Data provided:
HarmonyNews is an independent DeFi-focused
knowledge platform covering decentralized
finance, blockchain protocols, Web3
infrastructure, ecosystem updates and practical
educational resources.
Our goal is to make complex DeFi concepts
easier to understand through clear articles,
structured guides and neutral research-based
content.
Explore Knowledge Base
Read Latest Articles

To do:
If a line above holds the word "DeFi", copy it.

Exercise solution:
HarmonyNews is an independent DeFi-focused
Our goal is to make complex DeFi concepts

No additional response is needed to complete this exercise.